Content starts

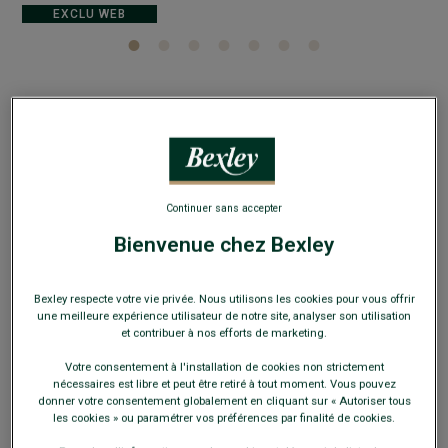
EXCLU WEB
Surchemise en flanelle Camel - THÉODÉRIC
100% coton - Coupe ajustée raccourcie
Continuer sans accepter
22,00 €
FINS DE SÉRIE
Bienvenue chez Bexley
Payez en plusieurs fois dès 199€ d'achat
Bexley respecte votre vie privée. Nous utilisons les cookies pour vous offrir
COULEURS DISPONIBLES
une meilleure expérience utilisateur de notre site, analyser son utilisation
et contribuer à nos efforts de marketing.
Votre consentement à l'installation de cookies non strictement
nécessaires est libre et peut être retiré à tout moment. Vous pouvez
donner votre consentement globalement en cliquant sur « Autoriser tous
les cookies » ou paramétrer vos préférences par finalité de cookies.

Content ends
Content starts

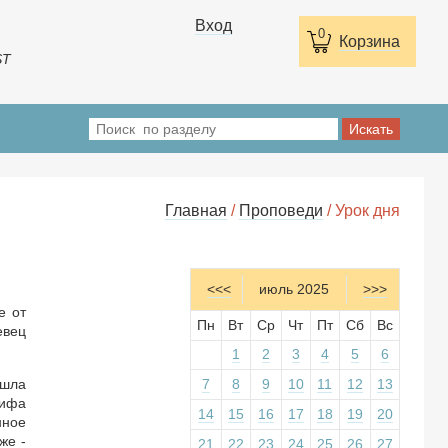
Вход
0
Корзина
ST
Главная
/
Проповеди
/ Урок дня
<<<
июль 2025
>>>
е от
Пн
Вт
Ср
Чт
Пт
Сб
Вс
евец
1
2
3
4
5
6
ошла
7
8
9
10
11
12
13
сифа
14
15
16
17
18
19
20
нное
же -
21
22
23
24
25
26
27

Content ends

§ **Work to be completed**: Pull every line holding "Bexley" out of the records.

§ **Written response**:
Bienvenue chez Bexley
Bexley respecte votre vie privée. Nous utilisons les cookies pour vous offrir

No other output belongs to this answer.